__Directions__: Please restate word for word each line from the one containing "Volver a la Home" to the last line of the records below, and drop the pictures.

__Recorded data__:
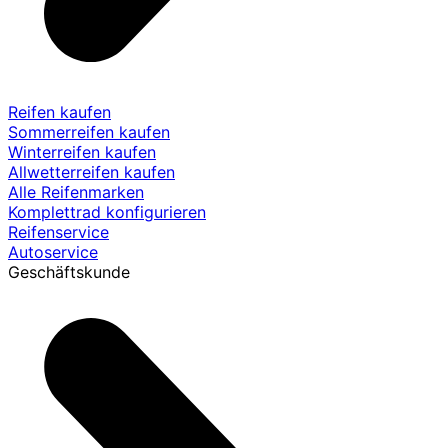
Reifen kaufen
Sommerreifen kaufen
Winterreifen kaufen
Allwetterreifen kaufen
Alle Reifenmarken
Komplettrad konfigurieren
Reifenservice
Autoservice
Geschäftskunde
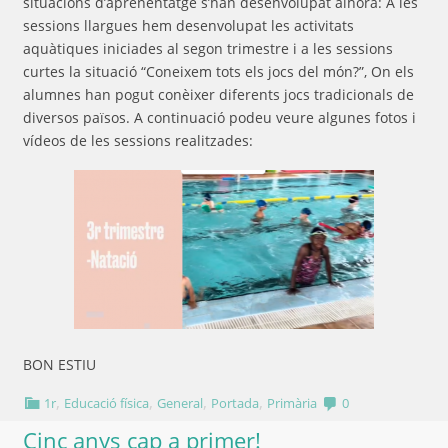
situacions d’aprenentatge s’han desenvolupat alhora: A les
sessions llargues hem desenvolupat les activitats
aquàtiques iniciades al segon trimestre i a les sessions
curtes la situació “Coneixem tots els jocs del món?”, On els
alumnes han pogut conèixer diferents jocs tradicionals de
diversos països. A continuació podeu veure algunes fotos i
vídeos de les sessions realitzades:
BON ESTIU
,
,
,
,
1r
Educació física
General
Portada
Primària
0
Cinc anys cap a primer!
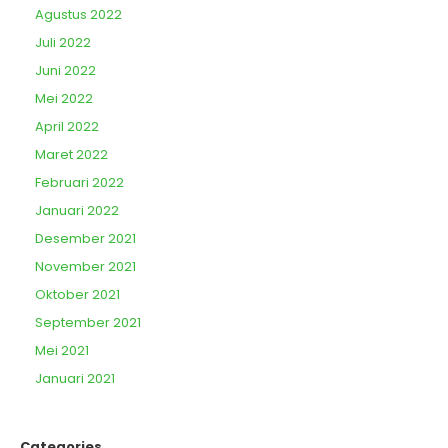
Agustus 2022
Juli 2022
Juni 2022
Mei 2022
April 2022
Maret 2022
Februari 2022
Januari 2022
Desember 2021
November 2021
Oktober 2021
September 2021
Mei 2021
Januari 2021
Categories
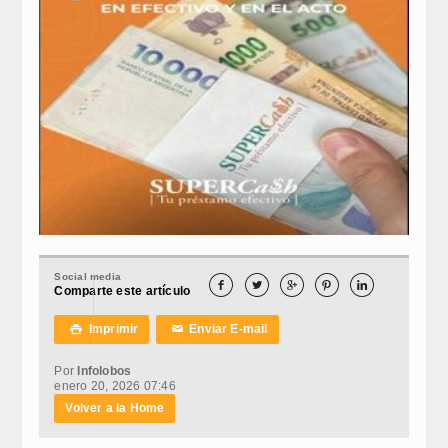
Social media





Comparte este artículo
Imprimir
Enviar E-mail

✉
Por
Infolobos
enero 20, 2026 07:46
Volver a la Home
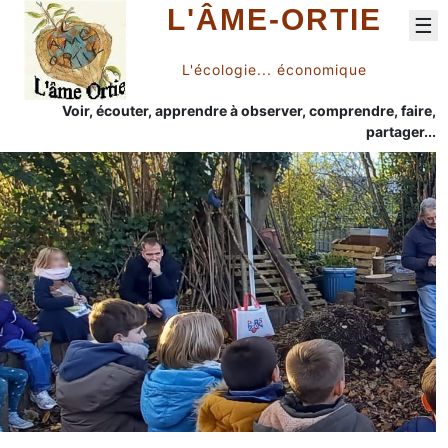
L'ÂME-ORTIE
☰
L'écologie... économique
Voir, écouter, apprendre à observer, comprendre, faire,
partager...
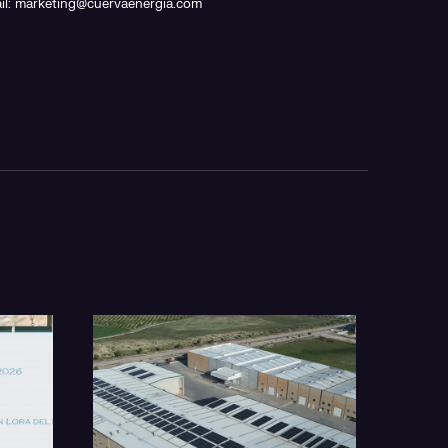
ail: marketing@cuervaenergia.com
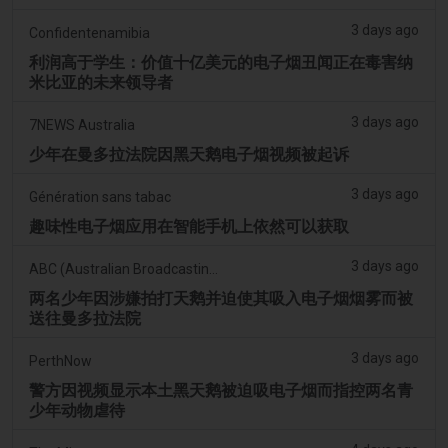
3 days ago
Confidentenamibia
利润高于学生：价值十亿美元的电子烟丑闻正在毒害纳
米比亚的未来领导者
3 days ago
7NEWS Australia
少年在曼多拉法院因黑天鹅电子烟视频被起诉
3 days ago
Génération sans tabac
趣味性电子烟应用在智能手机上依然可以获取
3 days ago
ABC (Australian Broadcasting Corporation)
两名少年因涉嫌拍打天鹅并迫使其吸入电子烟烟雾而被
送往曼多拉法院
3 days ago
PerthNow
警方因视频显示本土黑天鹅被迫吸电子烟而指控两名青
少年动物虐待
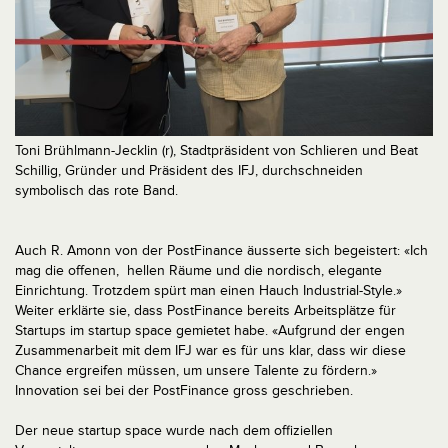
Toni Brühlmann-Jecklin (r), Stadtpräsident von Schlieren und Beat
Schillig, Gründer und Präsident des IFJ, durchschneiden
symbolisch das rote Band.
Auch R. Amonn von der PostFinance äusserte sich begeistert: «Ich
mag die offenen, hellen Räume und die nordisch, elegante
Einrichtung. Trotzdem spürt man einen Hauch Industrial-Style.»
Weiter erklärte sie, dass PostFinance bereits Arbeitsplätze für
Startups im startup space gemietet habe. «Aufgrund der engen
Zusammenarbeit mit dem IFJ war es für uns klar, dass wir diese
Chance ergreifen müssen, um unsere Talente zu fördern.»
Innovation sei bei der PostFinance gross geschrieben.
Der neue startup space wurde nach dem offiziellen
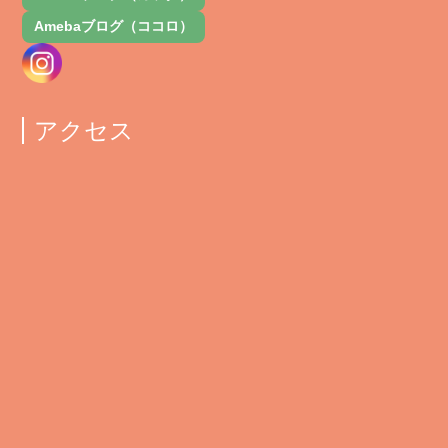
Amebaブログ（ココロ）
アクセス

__Response to the exercise__:
Volver a la Home
L'ÂME-ORTIE
☰
L'écologie... économique
Voir, écouter, apprendre à observer, comprendre, faire,
partager...
ail: marketing@cuervaenergia.com
3 days ago
Confidentenamibia
利润高于学生：价值十亿美元的电子烟丑闻正在毒害纳
米比亚的未来领导者
3 days ago
7NEWS Australia
少年在曼多拉法院因黑天鹅电子烟视频被起诉
3 days ago
Génération sans tabac
趣味性电子烟应用在智能手机上依然可以获取
3 days ago
ABC (Australian Broadcasting Corporation)
两名少年因涉嫌拍打天鹅并迫使其吸入电子烟烟雾而被
送往曼多拉法院
3 days ago
PerthNow
警方因视频显示本土黑天鹅被迫吸电子烟而指控两名青
少年动物虐待
Toni Brühlmann-Jecklin (r), Stadtpräsident von Schlieren und Beat
Schillig, Gründer und Präsident des IFJ, durchschneiden
symbolisch das rote Band.
Auch R. Amonn von der PostFinance äusserte sich begeistert: «Ich
mag die offenen, hellen Räume und die nordisch, elegante
Einrichtung. Trotzdem spürt man einen Hauch Industrial-Style.»
Weiter erklärte sie, dass PostFinance bereits Arbeitsplätze für
Startups im startup space gemietet habe. «Aufgrund der engen
Zusammenarbeit mit dem IFJ war es für uns klar, dass wir diese
Chance ergreifen müssen, um unsere Talente zu fördern.»
Innovation sei bei der PostFinance gross geschrieben.
Der neue startup space wurde nach dem offiziellen
Amebaブログ（ココロ）
アクセス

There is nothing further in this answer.